Irina Yanovskaya of South Ossetia (Georgian-Ossetian conflict zone): Yanovskaya is a journalist, lawyer, chair of the non-governmental organization Journalists for Human Rights and a children’s advocate focused on post-conflict healing and peace education for children. She is devoted to resolving the conflict between Georgians and Ossetians. Yanovskaya was nominated for the Nobel Piece Prize in 2005 for her work to help war-traumatized children and women to overcome the horrors they witnessed, and for her efforts to reopen the doors that once existed in mixed communities of Ossetian and Georgian people now torn apart by hate and suspicion. She will lead the session “Liberating Minds Imprisoned by War Trauma and Media Bias,” on Oct. 16 from 12:30 to 2 p.m. at the IPJ Theatre.
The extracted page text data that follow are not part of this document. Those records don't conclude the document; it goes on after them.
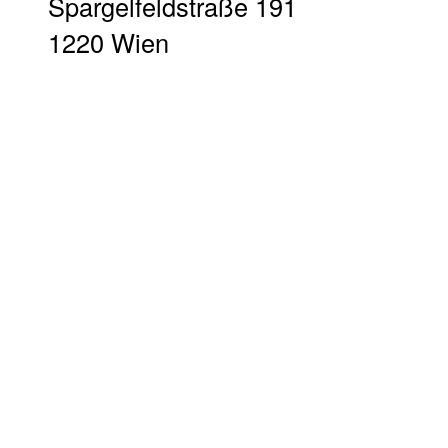
Spargelfeldstraße 191
1220 Wien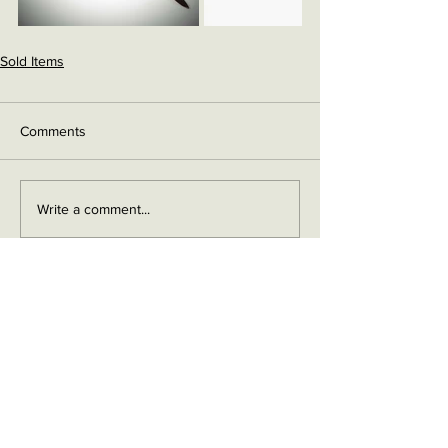
Sold Items
Comments
Write a comment...
Contact me on Facebook
Buy Now!
Send me an email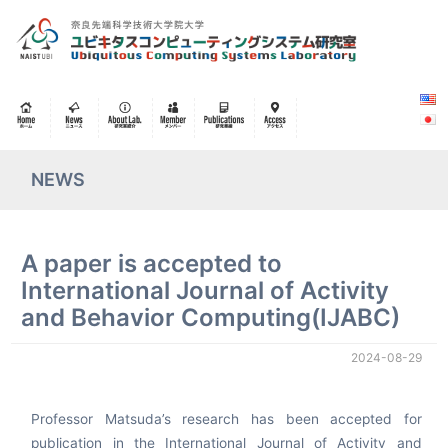
NEWS
A paper is accepted to
International Journal of Activity
and Behavior Computing(IJABC)
2024-08-29
Professor Matsuda’s research has been accepted for
publication in the International Journal of Activity and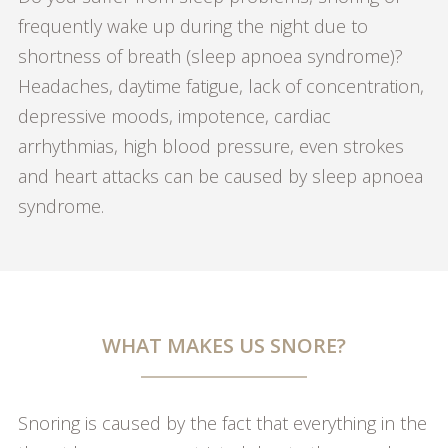
frequently wake up during the night due to
shortness of breath (sleep apnoea syndrome)?
Headaches, daytime fatigue, lack of concentration,
depressive moods, impotence, cardiac
arrhythmias, high blood pressure, even strokes
and heart attacks can be caused by sleep apnoea
syndrome.
WHAT MAKES US SNORE?
Snoring is caused by the fact that everything in the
Latifah Anum Siregar of Indonesia: Siregar is a human rights lawyer, the chairperson of the Alliance for Democracy in Papua (ALDP) and an expert at the Commission for Law and Human Rights of the parliament in Papua Province. Although from a different island, speaking a different language and practicing a different religion, she is a trusted, effective advocate for peace working within the complex tribal and migrant conflicts of Papua communities. Siregar will lead the discussion, “Reviving Traditional Law to Transform Contemporary Tribal and Migrant Disputes,” on Oct. 18 from 12:30 to 2 p.m. at the IPJ Theatre.
The Women PeaceMakers Program began in 2003 and is made possible through a generous grant from the Fred J. Hansen Foundation. For more information on the Women PeaceMakers program, go to http://peace.sandiego.edu/programs/women.html.
The University of San Diego, a Catholic Institution of higher learning chartered in 1949. The university enrolls approximately 7,500 students and is known for its commitment to teaching, the liberal arts, the formation of values and community service. The inauguration this fall of the Joan B. Kroc School of Peace brings the university’s total number of schools and colleges to six. Other academic divisions include the College of Arts and Sciences and the schools of Business Administration, Education, Law and Nursing and Health Science.